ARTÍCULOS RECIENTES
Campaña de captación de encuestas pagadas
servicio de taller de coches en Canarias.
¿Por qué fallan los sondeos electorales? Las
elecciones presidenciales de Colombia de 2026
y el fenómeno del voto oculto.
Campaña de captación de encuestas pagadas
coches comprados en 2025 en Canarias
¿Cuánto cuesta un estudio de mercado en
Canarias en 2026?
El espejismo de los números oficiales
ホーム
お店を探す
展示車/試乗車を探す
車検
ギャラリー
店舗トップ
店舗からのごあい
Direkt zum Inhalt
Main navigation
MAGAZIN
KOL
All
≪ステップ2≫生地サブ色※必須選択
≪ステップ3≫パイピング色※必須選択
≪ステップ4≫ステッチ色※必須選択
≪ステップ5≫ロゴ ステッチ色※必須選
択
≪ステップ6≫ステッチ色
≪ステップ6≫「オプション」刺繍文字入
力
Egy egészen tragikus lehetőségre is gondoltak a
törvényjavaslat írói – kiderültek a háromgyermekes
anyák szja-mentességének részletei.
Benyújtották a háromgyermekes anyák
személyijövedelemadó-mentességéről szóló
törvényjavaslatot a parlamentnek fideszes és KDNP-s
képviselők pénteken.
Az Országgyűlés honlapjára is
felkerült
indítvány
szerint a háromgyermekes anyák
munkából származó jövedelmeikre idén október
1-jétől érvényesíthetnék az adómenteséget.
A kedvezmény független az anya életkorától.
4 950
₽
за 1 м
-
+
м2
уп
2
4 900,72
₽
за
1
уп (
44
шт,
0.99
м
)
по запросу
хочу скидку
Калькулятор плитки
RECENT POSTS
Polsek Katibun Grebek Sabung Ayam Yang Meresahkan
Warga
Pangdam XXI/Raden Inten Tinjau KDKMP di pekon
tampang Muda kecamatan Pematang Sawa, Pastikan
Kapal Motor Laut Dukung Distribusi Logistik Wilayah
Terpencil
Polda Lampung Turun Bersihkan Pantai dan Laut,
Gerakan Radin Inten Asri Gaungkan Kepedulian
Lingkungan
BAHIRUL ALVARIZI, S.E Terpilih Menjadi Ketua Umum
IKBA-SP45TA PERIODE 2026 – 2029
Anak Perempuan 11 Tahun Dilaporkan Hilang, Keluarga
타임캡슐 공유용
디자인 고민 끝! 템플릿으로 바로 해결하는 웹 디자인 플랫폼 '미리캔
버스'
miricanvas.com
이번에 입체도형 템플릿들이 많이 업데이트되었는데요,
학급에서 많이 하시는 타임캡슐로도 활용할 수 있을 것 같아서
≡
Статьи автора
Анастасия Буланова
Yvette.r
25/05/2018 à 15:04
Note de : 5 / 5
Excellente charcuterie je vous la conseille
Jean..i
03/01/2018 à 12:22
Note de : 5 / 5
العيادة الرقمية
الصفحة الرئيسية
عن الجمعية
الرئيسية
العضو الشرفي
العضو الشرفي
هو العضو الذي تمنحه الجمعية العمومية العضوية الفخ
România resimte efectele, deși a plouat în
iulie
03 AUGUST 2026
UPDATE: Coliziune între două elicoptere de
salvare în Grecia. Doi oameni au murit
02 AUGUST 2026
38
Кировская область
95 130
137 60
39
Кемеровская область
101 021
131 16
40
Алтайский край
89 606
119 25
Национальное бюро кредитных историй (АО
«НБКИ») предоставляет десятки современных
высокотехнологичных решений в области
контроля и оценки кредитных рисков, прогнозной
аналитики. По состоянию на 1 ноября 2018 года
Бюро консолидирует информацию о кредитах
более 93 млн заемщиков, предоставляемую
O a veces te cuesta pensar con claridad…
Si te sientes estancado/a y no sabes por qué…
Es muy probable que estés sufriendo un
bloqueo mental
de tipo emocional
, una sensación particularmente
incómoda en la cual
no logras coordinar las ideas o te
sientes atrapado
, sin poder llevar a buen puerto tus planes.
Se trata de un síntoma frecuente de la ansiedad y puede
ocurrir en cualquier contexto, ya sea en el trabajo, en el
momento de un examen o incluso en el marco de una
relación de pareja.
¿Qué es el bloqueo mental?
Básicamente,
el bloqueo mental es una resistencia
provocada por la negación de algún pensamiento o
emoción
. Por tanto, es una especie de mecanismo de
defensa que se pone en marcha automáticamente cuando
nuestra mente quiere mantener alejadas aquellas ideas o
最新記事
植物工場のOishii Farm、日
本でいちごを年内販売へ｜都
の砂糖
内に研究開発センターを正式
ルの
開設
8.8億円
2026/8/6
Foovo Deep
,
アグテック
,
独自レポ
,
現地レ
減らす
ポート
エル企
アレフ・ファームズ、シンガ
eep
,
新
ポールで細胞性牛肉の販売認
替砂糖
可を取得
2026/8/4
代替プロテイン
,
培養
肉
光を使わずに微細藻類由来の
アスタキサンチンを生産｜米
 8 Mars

----

What the exercise asks: If a line in the material contains the word "кредитных", copy that line.

Exercise solution:
Национальное бюро кредитных историй (АО
контроля и оценки кредитных рисков, прогнозной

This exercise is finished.